(Stored data entries)

# # # # # # #

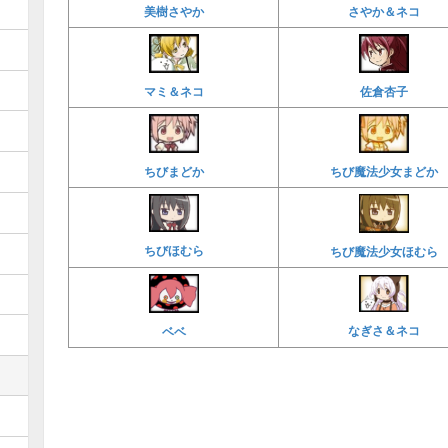
美樹さやか
さやか＆ネコ
マミ＆ネコ
佐倉杏子
ちび魔法少女まどか
ちびまどか
ちびほむら
ちび魔法少女ほむら
なぎさ＆ネコ
ベベ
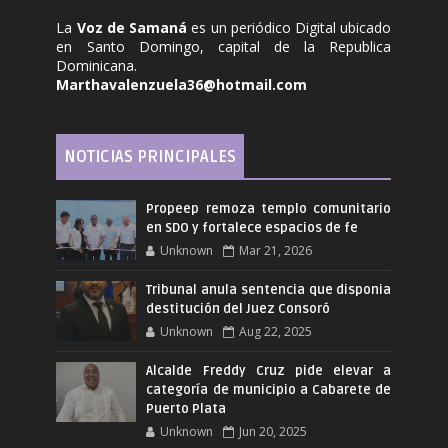
La
Voz de Samaná
es un periódico Digital ubicado
en Santo Domingo, capital de la Republica
Dominicana.
Marthavalenzuela36@hotmail.com
NOTICIAS PRINCIPALES
Propeep remoza templo comunitario
en SDO y fortalece espacios de fe
Unknown
Mar 21, 2026
Tribunal anula sentencia que disponia
destitución del Juez Consoró
Unknown
Aug 22, 2025
Alcalde Freddy Cruz pide elevar a
categoría de municipio a Cabarete de
Puerto Plata
Unknown
Jun 20, 2025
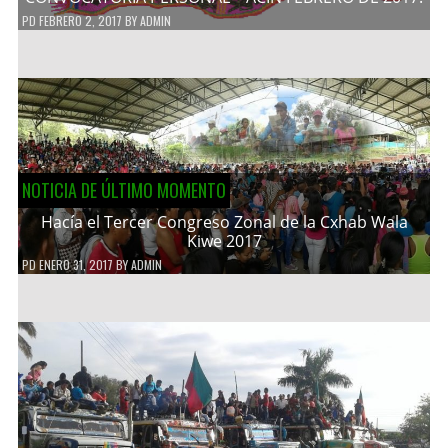
PD
FEBRERO 2, 2017
BY
ADMIN
NOTICIA DE ÚLTIMO MOMENTO
Hacía el Tercer Congreso Zonal de la Cxhab Wala
Kiwe 2017
PD
ENERO 31, 2017
BY
ADMIN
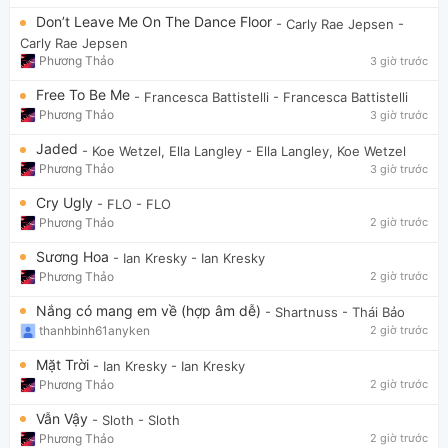
Don’t Leave Me On The Dance Floor
- Carly Rae Jepsen
-
Carly Rae Jepsen
Phương Thảo
3 giờ trước
Free To Be Me
- Francesca Battistelli
- Francesca Battistelli
Phương Thảo
3 giờ trước
Jaded
- Koe Wetzel, Ella Langley
- Ella Langley, Koe Wetzel
Phương Thảo
3 giờ trước
Cry Ugly
- FLO
- FLO
Phương Thảo
2 giờ trước
Sương Hoa
- Ian Kresky
- Ian Kresky
Phương Thảo
2 giờ trước
Nắng có mang em về (hợp âm dễ)
- Shartnuss
- Thái Bảo
thanhbinh61anyken
2 giờ trước
Mặt Trời
- Ian Kresky
- Ian Kresky
Phương Thảo
2 giờ trước
Vẫn Vậy
- Sloth
- Sloth
Phương Thảo
2 giờ trước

# # # # # # #

■ What the exercise asks ■
Without the pictures, please output every record exactly.

■ Written response ■
美樹さやか
さやか＆ネコ
マミ＆ネコ
佐倉杏子
ちび魔法少女まどか
ちびまどか
ちびほむら
ちび魔法少女ほむら
なぎさ＆ネコ
ベベ
La
Voz de Samaná
es un periódico Digital ubicado
en Santo Domingo, capital de la Republica
Dominicana.
Marthavalenzuela36@hotmail.com
NOTICIAS PRINCIPALES
Propeep remoza templo comunitario
en SDO y fortalece espacios de fe
Unknown
Mar 21, 2026
Tribunal anula sentencia que disponia
destitución del Juez Consoró
Unknown
Aug 22, 2025
Alcalde Freddy Cruz pide elevar a
categoría de municipio a Cabarete de
Puerto Plata
Unknown
Jun 20, 2025
PD
FEBRERO 2, 2017
BY
ADMIN
NOTICIA DE ÚLTIMO MOMENTO
Hacía el Tercer Congreso Zonal de la Cxhab Wala
Kiwe 2017
PD
ENERO 31, 2017
BY
ADMIN
Don’t Leave Me On The Dance Floor
- Carly Rae Jepsen
-
Carly Rae Jepsen
Phương Thảo
3 giờ trước
Free To Be Me
- Francesca Battistelli
- Francesca Battistelli
Phương Thảo
3 giờ trước
Jaded
- Koe Wetzel, Ella Langley
- Ella Langley, Koe Wetzel
Phương Thảo
3 giờ trước
Cry Ugly
- FLO
- FLO
Phương Thảo
2 giờ trước
Sương Hoa
- Ian Kresky
- Ian Kresky
Phương Thảo
2 giờ trước
Nắng có mang em về (hợp âm dễ)
- Shartnuss
- Thái Bảo
thanhbinh61anyken
2 giờ trước
Mặt Trời
- Ian Kresky
- Ian Kresky
Phương Thảo
2 giờ trước
Vẫn Vậy
- Sloth
- Sloth
Phương Thảo
2 giờ trước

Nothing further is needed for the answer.